Cc: Trond Myklebust <trond.myklebust@fys.uio.no>,
        Jeff Layton <jlayton@redhat.com>,
        "J. Bruce Fields" <bfields@fieldses.org>, linux-nfs@vger.kernel.org
Message-Id: <55A1A361-515F-4E4D-9298-CA13772E3C94@oracle.com>
From: Chuck Lever <chuck.lever@oracle.com>
To: Steve Dickson <SteveD@redhat.com>
In-Reply-To: <4AA83715.80205@RedHat.com>
Content-Type: text/plain; charset=US-ASCII; format=flowed; delsp=yes
Subject: Re: [PATCH 1/4] nfs-utils: introduce new statd implementation (1st part)
Date: Thu, 10 Sep 2009 11:01:10 -0400
References: <20090805143550.12866.8377.stgit@matisse.1015granger.net> <20090805144540.12866.22084.stgit@matisse.1015granger.net> <20090805174811.GB9944@fieldses.org> <DBAD3130-0633-414A-914B-CC2F15ABB219@oracle.com> <20090805181545.GF9944@fieldses.org> <7330021D-C95A-463D-8D18-29453EF185BC@oracle.com> <1249507356.5428.11.camel@heimdal.trondhjem.org> <D503383F-3D52-4F93-B850-AFE84316435C@oracle.com> <1249515004.5428.34.camel@heimdal.trondhjem.org> <20090909142945.755da393@tlielax.poochiereds.net> <1252521599.8722.53.camel@heimdal.trondhjem.org> <20B7C2F0-E566-4292-91E9-41A3FA6C9D4C@oracle.com> <1252525327.8722.81.camel@heimdal.trondhjem.org> <D2B488FA-2630-4355-8E3B-FE1243E4C3AE@oracle.com> <4AA83715.80205@RedHat.com>
Sender: linux-nfs-owner@vger.kernel.org
MIME-Version: 1.0

On Sep 9, 2009, at 7:15 PM, Steve Dickson wrote:
> On 09/09/2009 06:18 PM, Chuck Lever wrote:
>> On Sep 9, 2009, at 3:42 PM, Trond Myklebust wrote:
>>> On Wed, 2009-09-09 at 15:17 -0400, Chuck Lever wrote:
>>>> On Sep 9, 2009, at 2:39 PM, Trond Myklebust wrote:
>>>> The old statd still exists in nfs-utils.  The new statd is an  
>>>> entirely
>>>> separate component.  Distributions can continue to use the old  
>>>> statd
>>>> as long as they want.  This is a red herring.
>>>
>>> Bullshit. If they are adding IPv6 support, then they will have to
>>> upgrade at some point.
>>
>> I don't see a problem with a distribution upgrade using old statd  
>> and a
>> fresh install using new statd.  You have to install a lot of new
>> components to get NFS/IPv6 support.
> What new components that are not already being installed??

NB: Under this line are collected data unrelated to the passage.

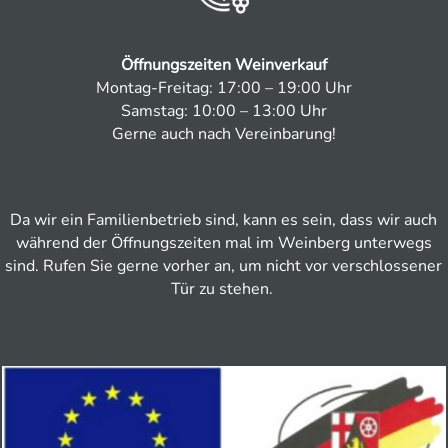
Öffnungszeiten Weinverkauf
Montag-Freitag: 17:00 – 19:00 Uhr
Samstag: 10:00 – 13:00 Uhr
Gerne auch nach Vereinbarung!
Da wir ein Familienbetrieb sind, kann es sein, dass wir auch
während der Öffnungszeiten mal im Weinberg unterwegs
sind. Rufen Sie gerne vorher an, um nicht vor verschlossener
Tür zu stehen.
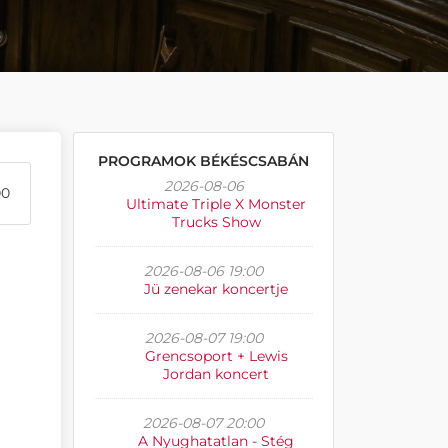
PROGRAMOK BÉKÉSCSABÁN
2026-08-06
00
Ultimate Triple X Monster
Trucks Show
2026-08-06 19:00
Jü zenekar koncertje
2026-08-07 19:00
Grencsoport + Lewis
Jordan koncert
2026-08-07 20:00
A Nyughatatlan - Stég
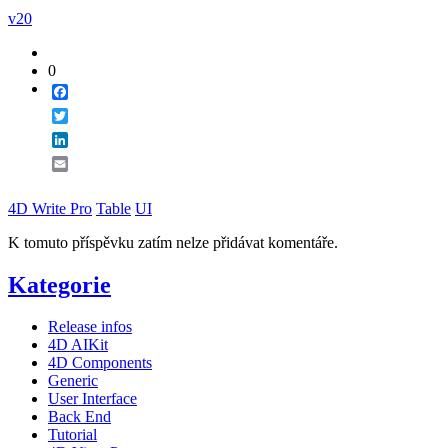
v20
0
Facebook
Twitter
LinkedIn
Email
4D Write Pro
Table
UI
K tomuto příspěvku zatím nelze přidávat komentáře.
Kategorie
Release infos
4D AIKit
4D Components
Generic
User Interface
Back End
Tutorial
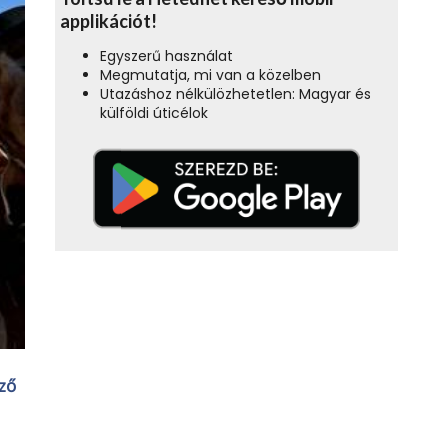
applikációt!
Egyszerű használat
Megmutatja, mi van a közelben
Utazáshoz nélkülözhetetlen: Magyar és
külföldi úticélok
ző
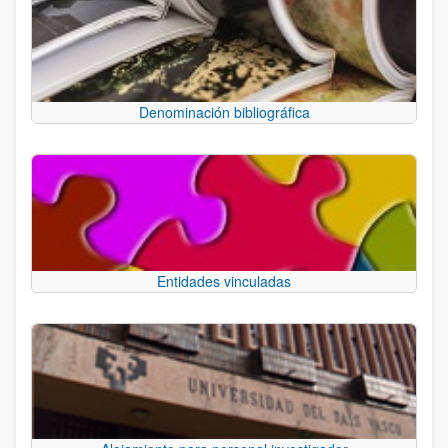
Denominación bibliográfica
Entidades vinculadas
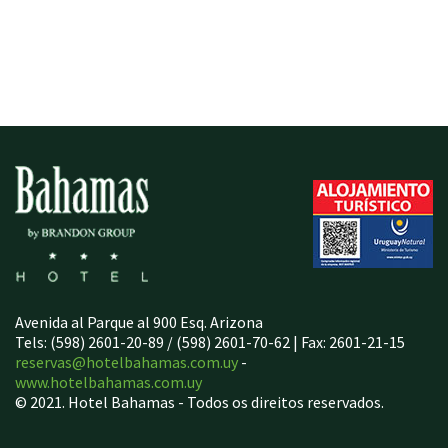
Avenida al Parque al 900 Esq. Arizona
Tels: (598) 2601-20-89 / (598) 2601-70-62 | Fax: 2601-21-15
reservas@hotelbahamas.com.uy
-
www.hotelbahamas.com.uy
© 2021. Hotel Bahamas - Todos os direitos reservados.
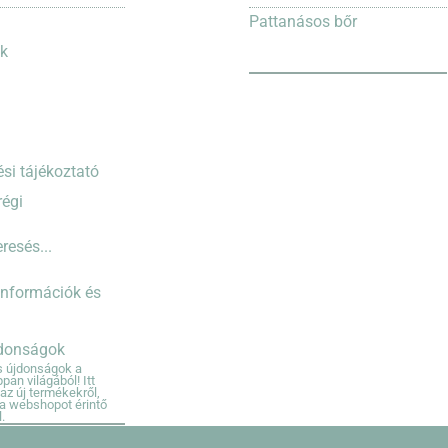
Pattanásos bőr
nk
si tájékoztató
régi
 információk és
jdonságok
és újdonságok a
an világából! Itt
az új termékekről,
 a webshopot érintő
.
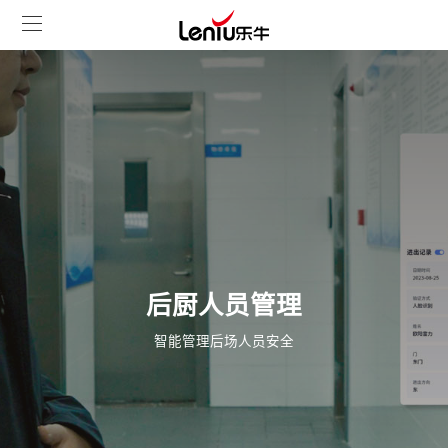
后厨人员管理
智能管理后场人员安全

You need a kernel that can do NFS/IPv6, you need to install rpcbind  
and libtirpc, you need the new mount command, you need all the user  
space network pieces to manage IPv6, you need to consider firewall and  
address distribution on your local network, and you need statd and  
mountd/exportfs to get NFS/IPv6 support.

Configuring a system for IPv6 support can also be nontrivial, and not  
something people will do on a whim.

I didn't mean to imply that some of these components are not already  
installed.  My point is that the required changes for NFS/IPv6 are  
wide spread, and that most people would opt for installing a new OS on  
their systems to get these features, rather than upgrade all of these  
items piecemeal.

>> And you have never clearly answered why it wouldn't be enough to  
>> add a
>> little code to convert the current on-disk format to sqlite3 when
>> upgrading to the new statd, if upgradability is truly an important
>> requirement.  Possibly this is because it eliminates the only real
>> technical objection you have to using sqlite3 here.
> The issue I would have with using sqlite3 is it would add yet another
> requirement on nfs-utils... I really don't know how big sqlite3 and/or
> sqlite3-devel (possibly needed for builds) packages are but it just
> one more thing will be need for nfs-utils to function...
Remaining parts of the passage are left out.